Leader: Fees may dry up the postgrad pool

八月 4, 2006

Seen from the perspective of an English university, the all-consuming question about top-up fees is the effect they will have on admissions over the next few weeks. There will be time enough to worry about possible changes in the relationship with students, let alone any moves to lift the cap on fee levels at the end of the decade. But the consequences of the change are still becoming apparent in a variety of areas. The sharp rise in inquiries from British students about places at American universities (page 3) is one immediate example. Relatively small numbers may cross the Atlantic for an undergraduate course in the end, but higher fees in England are making the US experience seem more affordable. The Ivy League will still be out of reach for all but the wealthy few, unless some form of financial support is on offer, but other universities will represent an attractive alternative to a UK degree for those who are willing and able to pay a little more.

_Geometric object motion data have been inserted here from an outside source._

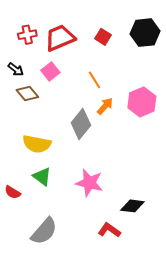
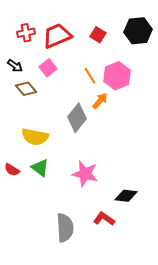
pink hexagon: (142, 102) -> (117, 76), moved
red semicircle: (13, 192) -> (12, 170), moved
gray semicircle: (44, 231) -> (65, 228), moved, turned -44

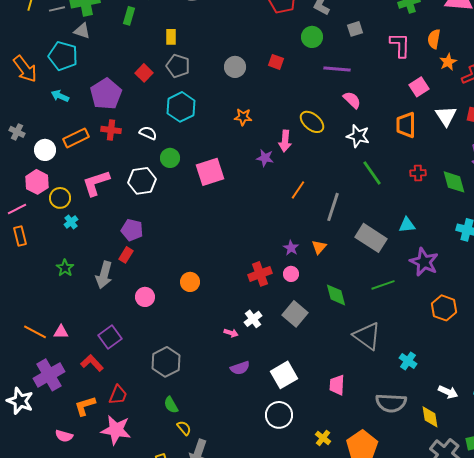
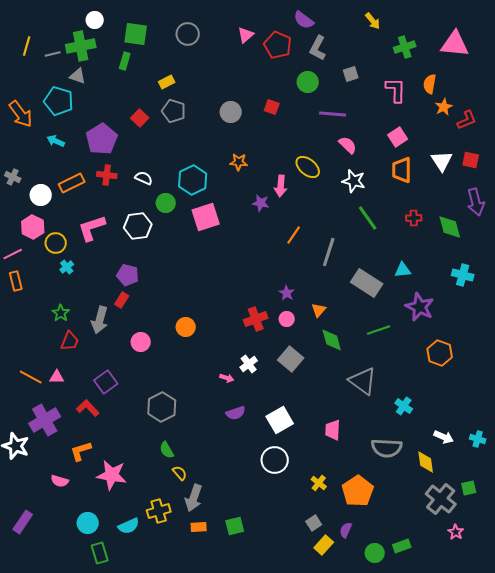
yellow rectangle: (171, 37) -> (167, 82), turned 63
pink square: (419, 87) -> (398, 137), moved
cyan hexagon: (181, 107) -> (193, 180), moved
orange triangle: (319, 247) -> (319, 310), moved
red trapezoid: (118, 395) -> (70, 341), moved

On this side of the Atlantic, the debate is political as much as academic. The Tories have already bitten the bullet and abandoned their opposition to top-up fees, and now it is the Liberal Democrats' turn to agonise about their policy. Dropping the party's plans for a 50p top rate of tax would make the promise of free tuition hard to sustain (in England at least) but the fees pledge was such a central element of the Lib Dem programme that activists will be loath to change tack. In Scotland, it is out of the question for the party, just as it is for Labour. Indeed, the Scottish National Party is raising the stakes by proposing to scrap the graduate contributions scheme, reintroduce student grants and even cancel the existing debt from student loans. It is talking of a £100 million package to supplement the already considerable cost of keeping Scotland fee-free.

The parties will find their own way out of the inconsistencies that devolution is throwing up. But the longer-term problems raised by the National Postgraduate Committee this week will be more difficult to solve. Undergraduate recruitment looks like surviving the top-up revolution, but it would not be surprising if greater damage was done to postgraduate courses. Polls tend to exaggerate the impact of higher fees on student behaviour, but there is no doubt that taking on extra debt after an undergraduate education will require even greater commitment in future. The likely effect on the pool of talent available for academic jobs is obvious. Until now, widening participation has been almost exclusively about undergraduate courses. But a more socially elitist academic community might have consequences for recruitment at all levels. The value of role models for underrepresented groups is well documented, and the matter will have to be addressed before the NPC's concerns become reality.